105 So. 764 | Miss. | 1925

* Headnotes 1. Justices of the Peace, 35 C.J., Sections 388, 549; Jurisdiction of appellate court on appeal from justice of the peace, 16 R.C.L., p. 402; 2. Justices of the Peace, 35 C.J., Section 545. The appellee, Jones, sued Kelly Hobbs, trading as the Hobbs Auto Company, on an account in the justice court for two hundred dollars principal, and eight dollars and eighty-eight cents interest, with a credit of seventeen dollars and seventy-five cents, leaving the amount sued for in the justice court one hundred ninety-one dollars and thirteen cents. The summons issued in the justice court showed on its face this to be the sum sued for, and judgment by default was entered for that amount. The case was appealed to the circuit court by the defendant, Hobbs, and, while the case was pending on appeal, the car involved in the account was burned. The insurance *614 on the car was in the name of Hobbs and Jones jointly, and it took both indorsements to collect the insurance check received in settlement of this loss. Hobbs would not indorse the check unless Jones paid him seventeen dollars and seventy-five cents, the amount paid out in premiums, or something of that nature. Jones, regarding this as being an amount he ought not to pay, and that he was wrongfully coerced into paying this amount, added this amount to his account in the circuit court, making his account show on its face two hundred eight dollars and thirty-eight cents, which, appearing to be in excess of the jurisdiction of a justice of the peace court, a motion was made to dismiss the case for want of jurisdiction. When this motion was made counsel for the plaintiff stated in court that that was made since the case was appealed and was docketed in the circuit court, whereupon the court refused to dismiss the case for want of jurisdiction.

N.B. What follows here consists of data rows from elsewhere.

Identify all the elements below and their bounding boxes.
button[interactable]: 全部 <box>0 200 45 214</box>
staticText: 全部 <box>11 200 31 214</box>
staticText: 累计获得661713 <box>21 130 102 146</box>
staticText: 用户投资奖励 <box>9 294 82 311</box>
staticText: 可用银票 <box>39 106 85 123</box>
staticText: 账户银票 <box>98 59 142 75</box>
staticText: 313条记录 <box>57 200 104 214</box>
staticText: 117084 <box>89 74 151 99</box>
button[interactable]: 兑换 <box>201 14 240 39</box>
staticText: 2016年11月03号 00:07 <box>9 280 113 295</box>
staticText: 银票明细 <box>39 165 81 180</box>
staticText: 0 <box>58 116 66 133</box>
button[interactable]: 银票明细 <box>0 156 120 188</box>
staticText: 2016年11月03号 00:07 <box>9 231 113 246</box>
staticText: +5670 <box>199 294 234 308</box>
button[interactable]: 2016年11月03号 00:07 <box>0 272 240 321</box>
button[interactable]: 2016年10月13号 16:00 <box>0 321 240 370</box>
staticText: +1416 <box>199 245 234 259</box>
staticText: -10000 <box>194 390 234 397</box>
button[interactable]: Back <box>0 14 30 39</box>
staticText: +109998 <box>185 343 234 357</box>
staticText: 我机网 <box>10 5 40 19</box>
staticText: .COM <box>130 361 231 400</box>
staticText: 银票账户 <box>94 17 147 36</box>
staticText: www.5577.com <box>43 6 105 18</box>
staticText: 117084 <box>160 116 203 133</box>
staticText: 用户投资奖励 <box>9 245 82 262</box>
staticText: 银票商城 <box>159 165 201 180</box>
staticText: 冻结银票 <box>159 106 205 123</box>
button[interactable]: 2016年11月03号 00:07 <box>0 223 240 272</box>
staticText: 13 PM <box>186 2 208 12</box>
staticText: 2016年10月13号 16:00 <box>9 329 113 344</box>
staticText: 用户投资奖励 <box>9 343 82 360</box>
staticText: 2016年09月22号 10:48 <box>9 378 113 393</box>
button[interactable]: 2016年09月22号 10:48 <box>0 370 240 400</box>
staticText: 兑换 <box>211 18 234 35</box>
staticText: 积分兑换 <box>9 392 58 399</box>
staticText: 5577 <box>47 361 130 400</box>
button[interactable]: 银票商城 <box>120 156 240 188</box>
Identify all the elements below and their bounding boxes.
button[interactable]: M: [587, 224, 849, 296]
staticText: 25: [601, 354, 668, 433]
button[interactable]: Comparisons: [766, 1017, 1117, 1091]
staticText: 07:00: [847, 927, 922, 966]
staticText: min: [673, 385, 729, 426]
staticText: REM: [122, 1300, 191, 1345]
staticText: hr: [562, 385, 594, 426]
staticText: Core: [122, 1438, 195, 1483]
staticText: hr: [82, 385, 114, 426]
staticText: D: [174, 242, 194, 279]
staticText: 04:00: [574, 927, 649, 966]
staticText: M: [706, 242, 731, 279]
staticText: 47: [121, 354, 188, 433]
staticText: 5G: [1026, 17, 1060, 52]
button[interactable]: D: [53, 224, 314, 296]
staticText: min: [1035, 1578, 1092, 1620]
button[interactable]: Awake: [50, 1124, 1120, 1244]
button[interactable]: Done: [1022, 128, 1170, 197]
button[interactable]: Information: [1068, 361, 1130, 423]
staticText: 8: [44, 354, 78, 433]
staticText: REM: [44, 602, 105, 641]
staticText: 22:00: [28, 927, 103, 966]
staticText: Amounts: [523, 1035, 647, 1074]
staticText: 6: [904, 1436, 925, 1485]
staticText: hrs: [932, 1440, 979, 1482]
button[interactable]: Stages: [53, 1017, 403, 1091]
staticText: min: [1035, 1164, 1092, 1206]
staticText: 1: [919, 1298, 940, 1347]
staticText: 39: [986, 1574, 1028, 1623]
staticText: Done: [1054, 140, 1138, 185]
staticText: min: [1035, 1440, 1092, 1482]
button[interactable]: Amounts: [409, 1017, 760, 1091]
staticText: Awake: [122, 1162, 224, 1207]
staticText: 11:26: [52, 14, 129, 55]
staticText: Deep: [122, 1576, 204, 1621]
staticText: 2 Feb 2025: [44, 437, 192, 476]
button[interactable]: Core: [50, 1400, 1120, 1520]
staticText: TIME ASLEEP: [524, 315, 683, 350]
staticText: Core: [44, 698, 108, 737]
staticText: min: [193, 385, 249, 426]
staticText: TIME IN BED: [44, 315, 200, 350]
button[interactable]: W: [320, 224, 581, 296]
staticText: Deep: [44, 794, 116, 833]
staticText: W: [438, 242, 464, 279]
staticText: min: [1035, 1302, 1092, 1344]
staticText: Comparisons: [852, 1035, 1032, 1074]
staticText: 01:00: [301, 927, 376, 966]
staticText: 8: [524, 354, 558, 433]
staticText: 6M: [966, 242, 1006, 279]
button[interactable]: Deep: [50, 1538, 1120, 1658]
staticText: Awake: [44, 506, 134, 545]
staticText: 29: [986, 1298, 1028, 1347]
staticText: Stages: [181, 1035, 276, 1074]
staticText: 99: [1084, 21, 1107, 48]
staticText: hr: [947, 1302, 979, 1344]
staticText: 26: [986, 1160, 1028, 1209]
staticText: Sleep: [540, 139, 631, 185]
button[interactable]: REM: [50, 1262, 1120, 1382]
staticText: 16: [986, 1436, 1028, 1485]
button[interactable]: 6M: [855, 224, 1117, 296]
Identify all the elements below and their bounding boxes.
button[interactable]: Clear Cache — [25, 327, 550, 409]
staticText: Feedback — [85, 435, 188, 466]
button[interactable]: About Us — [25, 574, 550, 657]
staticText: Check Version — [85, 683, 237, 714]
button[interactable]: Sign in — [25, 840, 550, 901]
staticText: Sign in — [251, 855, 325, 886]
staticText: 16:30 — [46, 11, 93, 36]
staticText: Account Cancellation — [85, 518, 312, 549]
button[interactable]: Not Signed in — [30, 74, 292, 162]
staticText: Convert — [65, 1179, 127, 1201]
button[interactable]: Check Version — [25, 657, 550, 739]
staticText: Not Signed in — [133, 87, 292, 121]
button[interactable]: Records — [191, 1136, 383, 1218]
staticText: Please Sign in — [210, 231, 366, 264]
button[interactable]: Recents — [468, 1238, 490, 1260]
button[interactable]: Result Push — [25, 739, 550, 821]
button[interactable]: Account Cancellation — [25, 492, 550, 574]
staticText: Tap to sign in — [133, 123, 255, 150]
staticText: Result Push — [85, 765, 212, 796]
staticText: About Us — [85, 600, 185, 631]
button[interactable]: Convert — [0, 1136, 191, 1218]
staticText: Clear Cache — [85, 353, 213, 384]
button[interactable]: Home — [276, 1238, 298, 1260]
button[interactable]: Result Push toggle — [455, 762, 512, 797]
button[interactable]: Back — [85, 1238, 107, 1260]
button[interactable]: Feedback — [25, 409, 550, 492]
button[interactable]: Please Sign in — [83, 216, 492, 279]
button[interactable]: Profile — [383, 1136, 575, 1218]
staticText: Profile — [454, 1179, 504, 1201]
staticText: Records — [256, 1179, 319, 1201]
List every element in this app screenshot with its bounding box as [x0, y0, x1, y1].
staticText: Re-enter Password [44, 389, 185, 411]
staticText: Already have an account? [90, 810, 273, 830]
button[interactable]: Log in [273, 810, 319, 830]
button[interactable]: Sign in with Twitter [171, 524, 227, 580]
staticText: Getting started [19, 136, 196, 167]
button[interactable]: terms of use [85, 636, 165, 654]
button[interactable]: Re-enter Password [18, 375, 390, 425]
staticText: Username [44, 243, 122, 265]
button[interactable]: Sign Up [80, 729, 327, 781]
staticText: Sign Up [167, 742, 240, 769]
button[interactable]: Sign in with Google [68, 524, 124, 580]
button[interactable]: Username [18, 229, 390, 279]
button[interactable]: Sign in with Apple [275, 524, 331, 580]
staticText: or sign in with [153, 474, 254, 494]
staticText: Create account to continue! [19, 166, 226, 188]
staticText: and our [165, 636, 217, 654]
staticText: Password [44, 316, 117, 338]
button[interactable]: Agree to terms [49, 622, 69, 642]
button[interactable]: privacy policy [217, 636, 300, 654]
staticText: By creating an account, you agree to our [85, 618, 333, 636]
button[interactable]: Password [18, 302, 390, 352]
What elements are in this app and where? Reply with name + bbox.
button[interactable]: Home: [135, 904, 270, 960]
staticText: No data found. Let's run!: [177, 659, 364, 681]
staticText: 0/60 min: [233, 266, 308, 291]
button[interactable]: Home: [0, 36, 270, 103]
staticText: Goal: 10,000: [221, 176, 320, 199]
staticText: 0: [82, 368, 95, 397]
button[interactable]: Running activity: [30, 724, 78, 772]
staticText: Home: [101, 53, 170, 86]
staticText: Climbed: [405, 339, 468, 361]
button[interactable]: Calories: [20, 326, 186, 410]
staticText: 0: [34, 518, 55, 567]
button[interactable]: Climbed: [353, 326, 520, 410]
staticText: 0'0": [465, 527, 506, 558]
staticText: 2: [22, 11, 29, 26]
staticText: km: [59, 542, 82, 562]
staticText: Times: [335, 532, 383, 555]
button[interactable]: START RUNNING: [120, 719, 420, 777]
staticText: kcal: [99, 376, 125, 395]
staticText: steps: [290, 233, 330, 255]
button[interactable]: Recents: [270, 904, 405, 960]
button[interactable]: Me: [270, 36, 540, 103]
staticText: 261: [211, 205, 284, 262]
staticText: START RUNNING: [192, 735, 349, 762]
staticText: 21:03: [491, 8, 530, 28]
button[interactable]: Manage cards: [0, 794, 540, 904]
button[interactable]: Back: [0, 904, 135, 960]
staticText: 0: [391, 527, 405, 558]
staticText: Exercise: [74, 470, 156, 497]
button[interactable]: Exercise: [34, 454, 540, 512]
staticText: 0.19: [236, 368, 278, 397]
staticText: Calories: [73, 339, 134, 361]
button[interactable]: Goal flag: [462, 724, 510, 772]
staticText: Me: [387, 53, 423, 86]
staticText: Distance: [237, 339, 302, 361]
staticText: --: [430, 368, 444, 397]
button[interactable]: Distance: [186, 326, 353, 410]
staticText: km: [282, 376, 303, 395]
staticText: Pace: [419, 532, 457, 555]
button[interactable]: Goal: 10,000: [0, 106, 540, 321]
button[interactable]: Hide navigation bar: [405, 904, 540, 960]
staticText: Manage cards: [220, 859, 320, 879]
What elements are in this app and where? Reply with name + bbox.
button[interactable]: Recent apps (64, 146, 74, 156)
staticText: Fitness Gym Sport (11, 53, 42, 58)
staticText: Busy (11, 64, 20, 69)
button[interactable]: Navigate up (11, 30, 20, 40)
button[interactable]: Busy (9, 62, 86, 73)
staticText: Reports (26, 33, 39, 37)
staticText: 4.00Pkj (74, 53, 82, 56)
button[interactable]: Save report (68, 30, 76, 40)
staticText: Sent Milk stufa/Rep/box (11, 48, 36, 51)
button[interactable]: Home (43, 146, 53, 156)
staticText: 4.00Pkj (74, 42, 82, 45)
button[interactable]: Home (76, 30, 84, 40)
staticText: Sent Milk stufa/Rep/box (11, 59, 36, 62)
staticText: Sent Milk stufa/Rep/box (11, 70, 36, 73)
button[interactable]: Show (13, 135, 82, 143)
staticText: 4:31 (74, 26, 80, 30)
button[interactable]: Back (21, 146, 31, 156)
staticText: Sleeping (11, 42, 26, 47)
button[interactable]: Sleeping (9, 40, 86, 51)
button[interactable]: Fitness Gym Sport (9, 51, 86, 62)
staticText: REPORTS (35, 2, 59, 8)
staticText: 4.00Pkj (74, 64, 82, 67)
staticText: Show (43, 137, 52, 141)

On the trial these facts were developed, and the sole point presented for our consideration is whether the court erred in overruling the motion to dismiss for want of jurisdiction, the account showing on its face, as it stood in the circuit court, two hundred eight dollars and thirty-eight cents.

The test of the jurisdiction of the court of a justice of the peace is the demand as made in that court, and, as the claim in the justice court was for less than two hundred dollars, the justice court had jurisdiction, and it was not permissible for the plaintiff to add to this account sued on in the justice court other items accruing since the trial of the case in the justice court. It is true this item should have been stricken out in the circuit court, which does not appear to have been done. Nevertheless, the facts were before the court, and the court correctly ruled in refusing to dismiss for want of jurisdiction.

The judgment in the circuit court was for one hundred ninety-one dollars and fifteen cents, which judgment is affirmed.